═══ Records for the task ═══
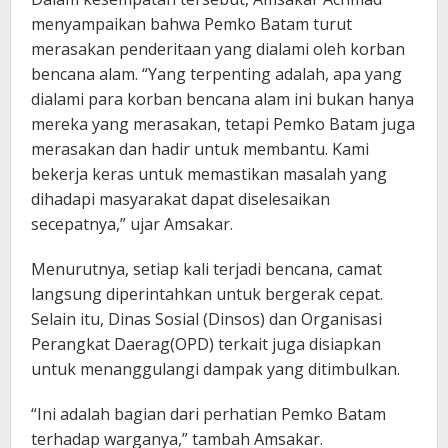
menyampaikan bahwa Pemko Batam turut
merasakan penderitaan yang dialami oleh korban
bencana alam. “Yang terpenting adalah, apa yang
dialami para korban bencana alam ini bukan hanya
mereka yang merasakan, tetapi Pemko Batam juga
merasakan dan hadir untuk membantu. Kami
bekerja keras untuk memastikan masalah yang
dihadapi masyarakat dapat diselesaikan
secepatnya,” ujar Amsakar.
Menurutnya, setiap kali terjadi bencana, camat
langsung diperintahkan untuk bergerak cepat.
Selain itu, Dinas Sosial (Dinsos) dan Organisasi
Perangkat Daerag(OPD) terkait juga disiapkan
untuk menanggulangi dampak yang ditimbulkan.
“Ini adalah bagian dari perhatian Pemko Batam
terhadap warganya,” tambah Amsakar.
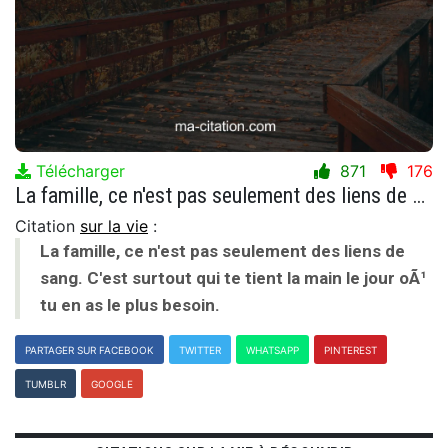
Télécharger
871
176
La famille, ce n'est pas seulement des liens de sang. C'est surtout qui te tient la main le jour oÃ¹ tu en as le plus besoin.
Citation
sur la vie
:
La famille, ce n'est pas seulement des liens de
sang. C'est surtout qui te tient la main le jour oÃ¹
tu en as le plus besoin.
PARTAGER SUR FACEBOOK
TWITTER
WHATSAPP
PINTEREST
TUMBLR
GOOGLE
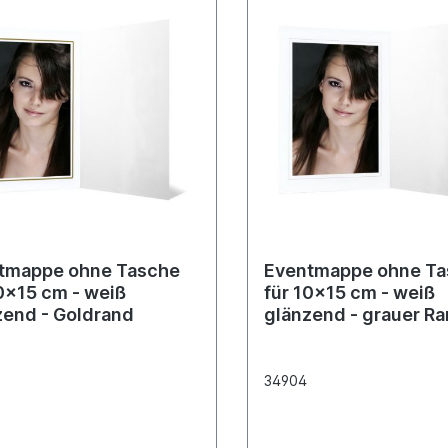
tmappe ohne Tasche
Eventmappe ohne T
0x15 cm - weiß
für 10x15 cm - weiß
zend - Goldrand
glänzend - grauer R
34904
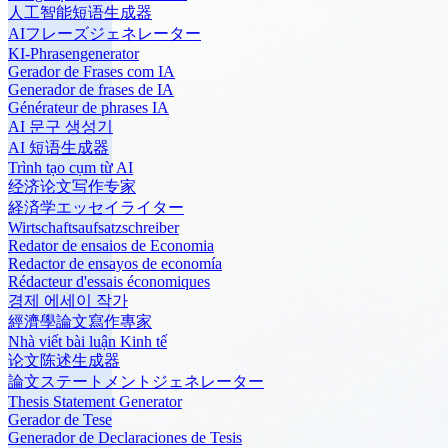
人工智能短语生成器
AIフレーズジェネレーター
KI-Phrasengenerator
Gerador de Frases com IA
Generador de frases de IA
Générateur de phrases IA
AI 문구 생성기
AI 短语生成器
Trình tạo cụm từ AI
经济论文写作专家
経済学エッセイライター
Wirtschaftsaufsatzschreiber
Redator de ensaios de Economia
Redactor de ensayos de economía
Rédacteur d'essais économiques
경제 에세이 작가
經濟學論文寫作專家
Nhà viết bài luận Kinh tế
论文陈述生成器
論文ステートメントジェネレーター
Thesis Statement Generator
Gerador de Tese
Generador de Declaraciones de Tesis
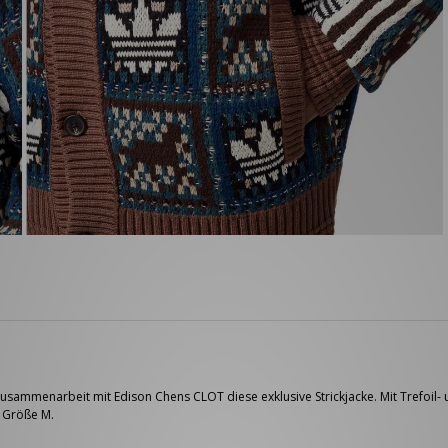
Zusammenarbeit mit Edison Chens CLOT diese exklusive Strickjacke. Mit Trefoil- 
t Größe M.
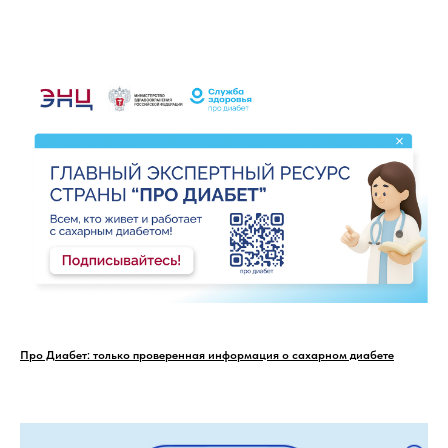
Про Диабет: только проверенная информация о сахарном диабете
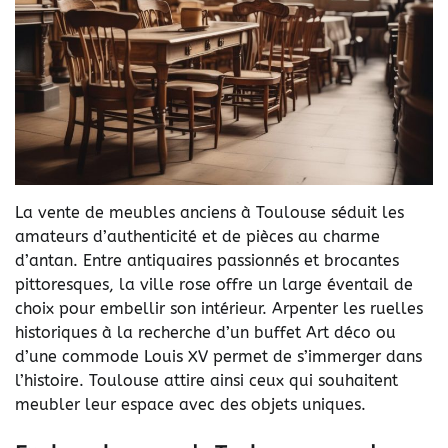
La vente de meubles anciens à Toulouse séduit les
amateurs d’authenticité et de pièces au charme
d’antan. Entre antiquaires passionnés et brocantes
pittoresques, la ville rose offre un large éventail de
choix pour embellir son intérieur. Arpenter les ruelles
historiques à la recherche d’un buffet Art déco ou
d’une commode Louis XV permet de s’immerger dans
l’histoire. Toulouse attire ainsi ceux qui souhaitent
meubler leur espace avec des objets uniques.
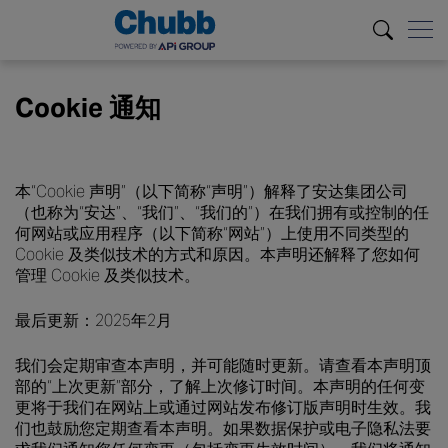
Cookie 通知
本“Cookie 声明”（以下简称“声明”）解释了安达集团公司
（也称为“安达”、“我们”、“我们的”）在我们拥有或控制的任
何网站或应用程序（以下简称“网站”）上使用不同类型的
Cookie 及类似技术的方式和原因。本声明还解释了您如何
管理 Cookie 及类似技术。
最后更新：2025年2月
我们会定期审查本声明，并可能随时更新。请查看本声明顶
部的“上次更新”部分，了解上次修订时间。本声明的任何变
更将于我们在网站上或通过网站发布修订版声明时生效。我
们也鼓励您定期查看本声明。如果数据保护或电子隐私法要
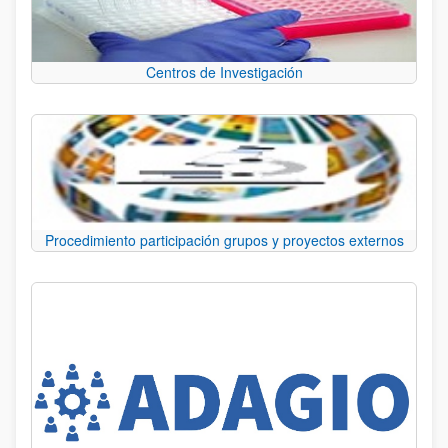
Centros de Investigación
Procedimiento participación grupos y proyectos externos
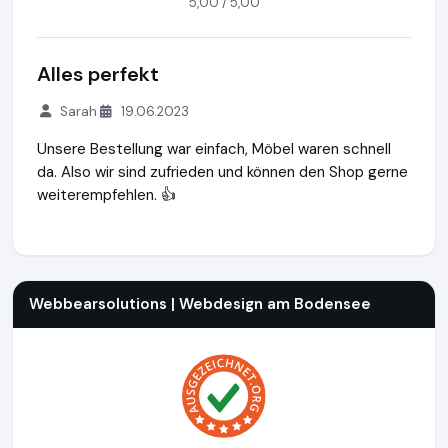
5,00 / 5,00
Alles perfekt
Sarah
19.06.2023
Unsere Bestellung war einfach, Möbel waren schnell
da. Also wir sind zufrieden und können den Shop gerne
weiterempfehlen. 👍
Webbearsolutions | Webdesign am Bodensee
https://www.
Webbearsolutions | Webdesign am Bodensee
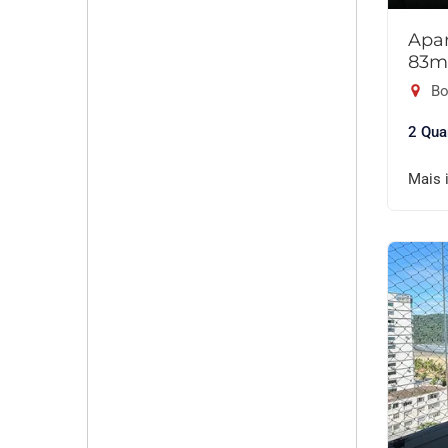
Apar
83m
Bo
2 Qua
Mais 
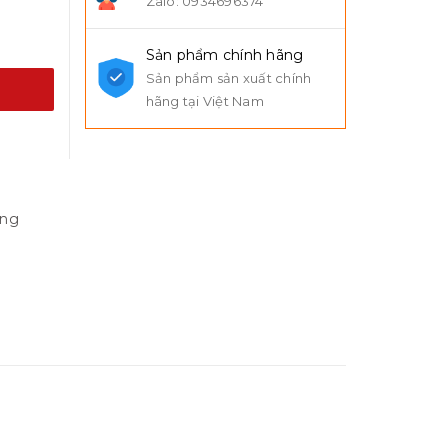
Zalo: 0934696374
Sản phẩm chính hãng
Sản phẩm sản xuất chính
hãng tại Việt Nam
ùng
═══
═══ Records for the task ═══
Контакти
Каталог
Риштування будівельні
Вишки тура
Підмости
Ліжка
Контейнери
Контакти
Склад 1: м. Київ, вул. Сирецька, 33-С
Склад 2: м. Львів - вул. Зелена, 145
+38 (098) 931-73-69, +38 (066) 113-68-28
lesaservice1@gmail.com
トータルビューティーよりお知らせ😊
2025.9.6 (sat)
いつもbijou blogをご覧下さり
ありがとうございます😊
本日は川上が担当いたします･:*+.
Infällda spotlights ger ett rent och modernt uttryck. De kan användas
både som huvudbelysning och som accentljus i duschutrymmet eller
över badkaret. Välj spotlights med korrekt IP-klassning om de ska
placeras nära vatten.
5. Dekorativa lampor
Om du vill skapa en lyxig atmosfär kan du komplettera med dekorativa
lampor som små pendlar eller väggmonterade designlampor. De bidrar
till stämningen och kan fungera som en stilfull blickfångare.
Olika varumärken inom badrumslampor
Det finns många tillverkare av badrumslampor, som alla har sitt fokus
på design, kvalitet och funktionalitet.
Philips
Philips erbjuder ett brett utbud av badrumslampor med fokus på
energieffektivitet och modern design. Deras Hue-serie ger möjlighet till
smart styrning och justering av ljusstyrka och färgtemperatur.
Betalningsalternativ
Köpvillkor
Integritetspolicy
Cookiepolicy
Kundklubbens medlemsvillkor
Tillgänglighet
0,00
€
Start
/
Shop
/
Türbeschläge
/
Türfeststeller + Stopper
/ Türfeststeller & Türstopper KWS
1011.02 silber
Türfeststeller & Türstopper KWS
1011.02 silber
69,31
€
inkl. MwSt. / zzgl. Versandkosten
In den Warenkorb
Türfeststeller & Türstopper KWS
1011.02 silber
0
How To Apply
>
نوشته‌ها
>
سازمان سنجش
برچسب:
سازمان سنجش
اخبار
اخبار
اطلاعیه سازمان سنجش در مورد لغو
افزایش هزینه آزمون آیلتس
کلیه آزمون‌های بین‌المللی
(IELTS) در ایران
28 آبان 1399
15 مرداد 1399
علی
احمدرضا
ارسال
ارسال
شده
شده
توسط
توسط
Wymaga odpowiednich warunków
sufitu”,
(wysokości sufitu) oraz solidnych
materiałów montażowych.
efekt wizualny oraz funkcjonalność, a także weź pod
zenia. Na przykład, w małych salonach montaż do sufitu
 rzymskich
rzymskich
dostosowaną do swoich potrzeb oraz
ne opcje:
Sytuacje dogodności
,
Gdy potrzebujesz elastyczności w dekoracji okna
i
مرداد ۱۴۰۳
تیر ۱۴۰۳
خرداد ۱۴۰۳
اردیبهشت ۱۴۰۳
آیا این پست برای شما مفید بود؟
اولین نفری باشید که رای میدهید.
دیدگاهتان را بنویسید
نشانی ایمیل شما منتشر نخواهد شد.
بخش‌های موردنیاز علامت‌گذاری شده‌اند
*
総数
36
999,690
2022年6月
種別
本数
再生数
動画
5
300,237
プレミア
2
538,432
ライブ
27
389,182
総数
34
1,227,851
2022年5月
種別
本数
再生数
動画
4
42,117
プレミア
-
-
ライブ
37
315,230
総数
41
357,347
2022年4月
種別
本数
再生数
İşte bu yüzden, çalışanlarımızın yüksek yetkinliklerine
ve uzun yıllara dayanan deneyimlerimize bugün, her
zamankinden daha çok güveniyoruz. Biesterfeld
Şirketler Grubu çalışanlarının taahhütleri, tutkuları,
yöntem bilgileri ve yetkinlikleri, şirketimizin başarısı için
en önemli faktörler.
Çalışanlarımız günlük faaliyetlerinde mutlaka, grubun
═══
═══ Records for the task ═══
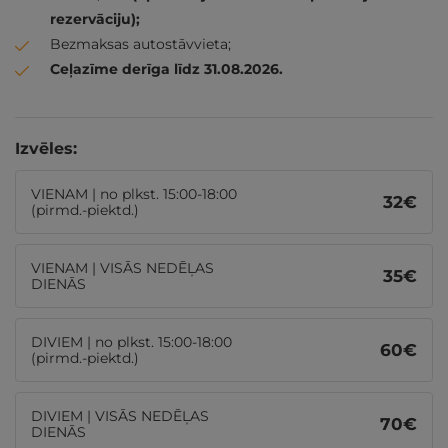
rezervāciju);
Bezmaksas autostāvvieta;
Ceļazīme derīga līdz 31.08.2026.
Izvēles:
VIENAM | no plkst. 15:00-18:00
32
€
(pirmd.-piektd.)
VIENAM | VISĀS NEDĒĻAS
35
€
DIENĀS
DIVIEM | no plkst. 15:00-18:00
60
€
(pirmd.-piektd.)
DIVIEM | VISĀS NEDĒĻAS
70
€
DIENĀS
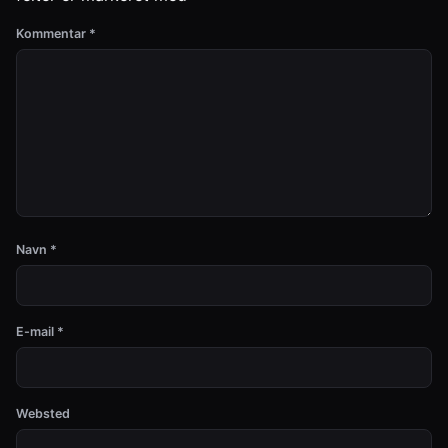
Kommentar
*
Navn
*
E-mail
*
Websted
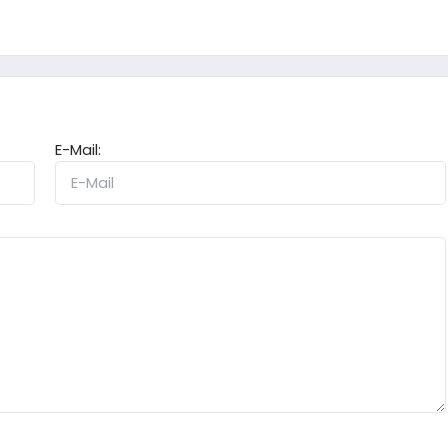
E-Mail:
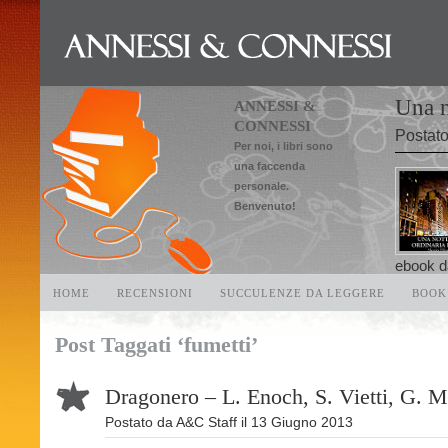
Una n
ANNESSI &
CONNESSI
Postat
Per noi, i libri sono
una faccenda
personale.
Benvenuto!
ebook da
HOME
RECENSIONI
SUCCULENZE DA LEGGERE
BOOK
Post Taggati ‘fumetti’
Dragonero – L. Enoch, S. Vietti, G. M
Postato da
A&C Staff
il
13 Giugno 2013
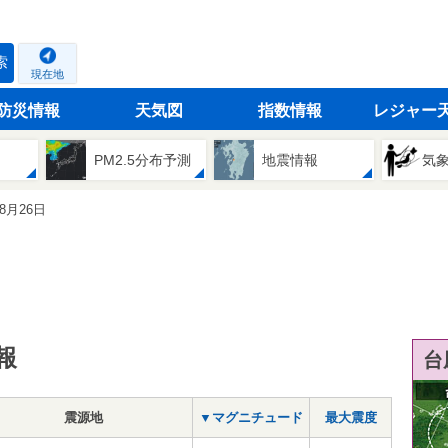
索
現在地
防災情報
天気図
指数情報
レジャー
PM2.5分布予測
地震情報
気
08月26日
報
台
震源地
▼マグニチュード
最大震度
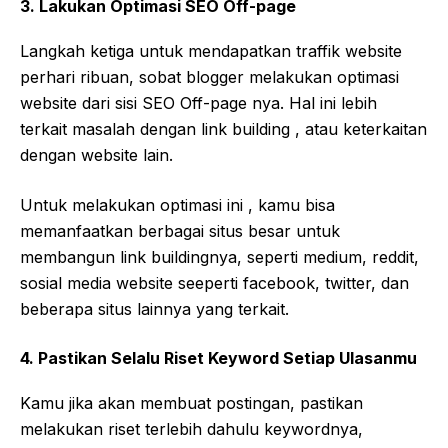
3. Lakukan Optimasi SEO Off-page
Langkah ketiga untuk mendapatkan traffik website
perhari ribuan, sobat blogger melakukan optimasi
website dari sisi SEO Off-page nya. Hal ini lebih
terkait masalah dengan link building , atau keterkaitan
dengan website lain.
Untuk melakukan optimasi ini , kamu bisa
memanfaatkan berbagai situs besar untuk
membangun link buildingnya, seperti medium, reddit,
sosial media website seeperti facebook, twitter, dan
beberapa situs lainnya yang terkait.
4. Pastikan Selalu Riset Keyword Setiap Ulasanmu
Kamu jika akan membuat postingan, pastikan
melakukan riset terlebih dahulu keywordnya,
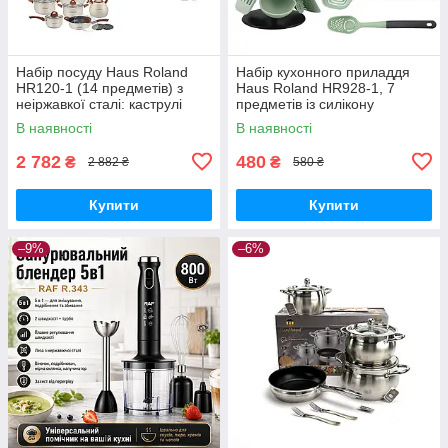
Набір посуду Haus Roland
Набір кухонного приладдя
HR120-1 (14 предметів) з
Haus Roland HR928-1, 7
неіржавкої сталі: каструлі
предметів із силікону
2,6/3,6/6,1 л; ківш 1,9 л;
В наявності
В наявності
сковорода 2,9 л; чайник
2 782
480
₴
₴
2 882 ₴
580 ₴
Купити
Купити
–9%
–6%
═══
What to work on:
Pick each line holding the word "page" out of the data and copy it.

Answer box:
3. Lakukan Optimasi SEO Off-page
website dari sisi SEO Off-page nya. Hal ini lebih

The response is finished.